I need to prove that

$a \in K $ is algebraic over the field F if and only if $[F(a):F] < \infty$

where K is an extension of the field F.

Answer 1

Proof: (=>) Let a $\in$ K be algebraic over F where K is the extension field of F. Since $a$ is algebraic over F, $a$ is a root of some nonzero polynomial f(X) $\in$ F[X] such that f(a) = 0. According to the corollary of "Fundamental Theorem of Kronecker" which states:

"If f(X) $\in$ F[X], then there exists a finite extension K of F where f(X) has a root. Moreover; [K:F] $\le $ deg(f(X))"

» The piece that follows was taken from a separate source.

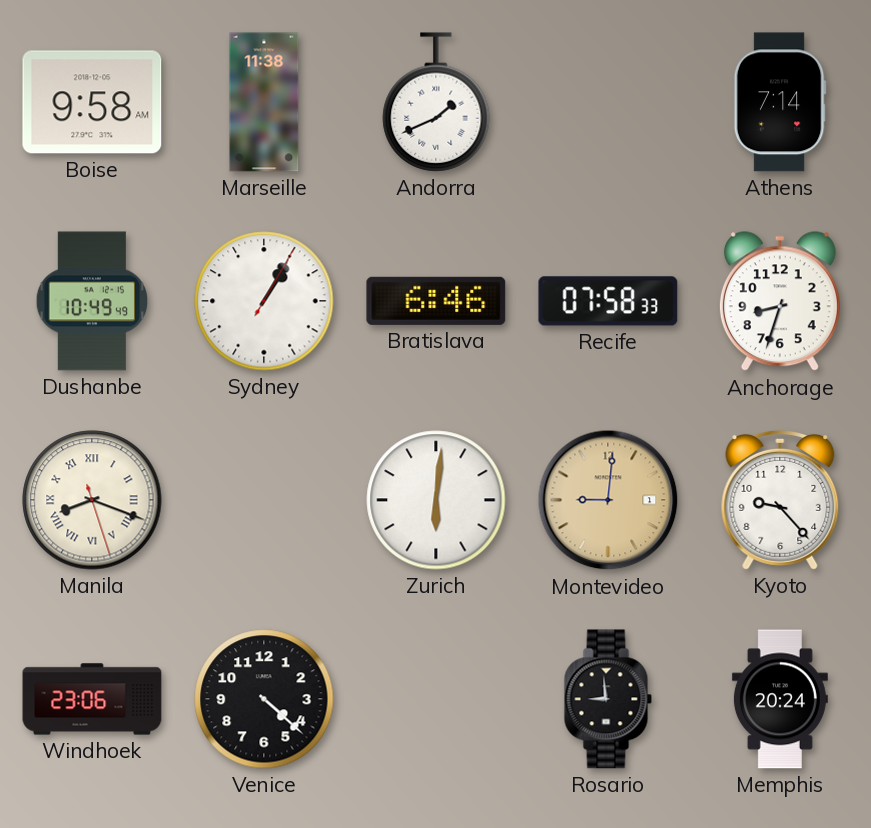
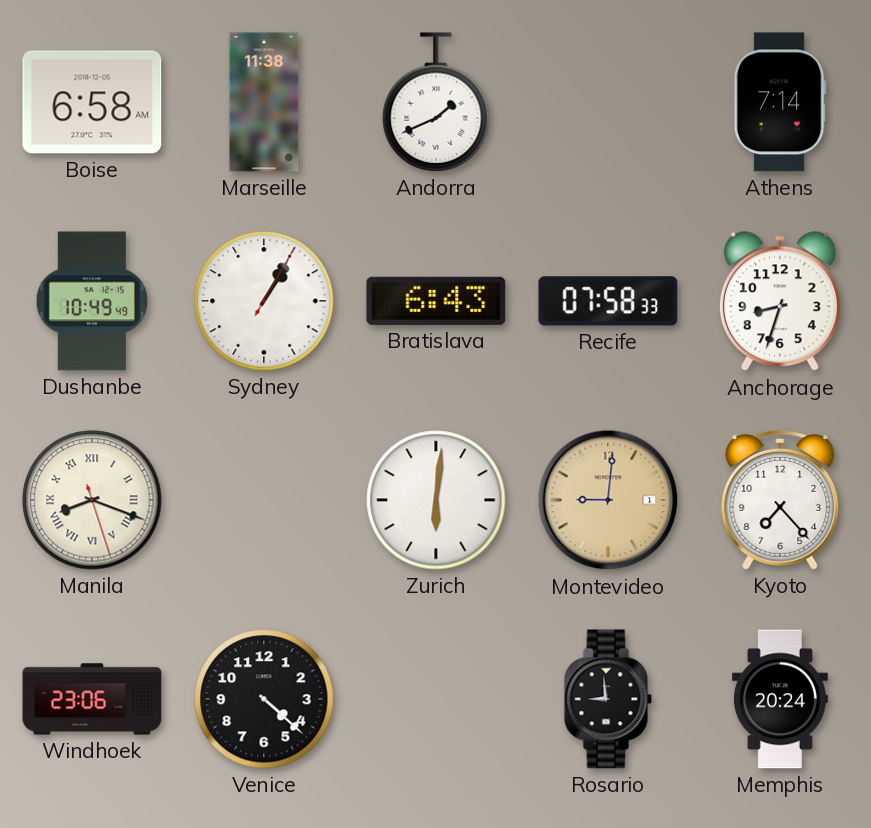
Boise: 9:58 -> 6:58
Bratislava: 6:46 -> 6:43
Kyoto: 9:23 -> 7:23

We can say that the degree of simple extension of F, i.e. F(a), over F is limited by [F(a):F]$\le$ deg(f(X))=n. So as n goes to infinity [F(a):F]$\lt \infty$

(<=) Let [F(a):F] = m $\le \infty$. Then $1, a, a^2, ..., a^m$ are vectors.

Claim: $1, a, a^2, ..., a^m$ are linearly dependent over F.

Proof: Let $\alpha_0 + \alpha_1 a + ..... + \alpha_m a^m = 0 $ . But there exists $\alpha_i \in$ F, not all zero since [F(a):F] = m. Therefore there exists a $p(X) = \alpha_0 + \alpha_1 x + ..... + \alpha_n x^n \in $F[X] such that p(a) = 0. Since there exists a $p(X)$ such that $p(a) = 0$ in F(a), $a$ is algebraic over F.

Answer 2

Hint 1

If $a$ is algebraic over $F$, and it is the root of a polynomial of degree $n$, then $[F(a):F] \le n$.

Hint 2

If $[F(a):F] = m < \infty$, then $1, a, a^2, \dots, a^m$ are $m+1$ vectors, and thus they are linearly dependent over $F$.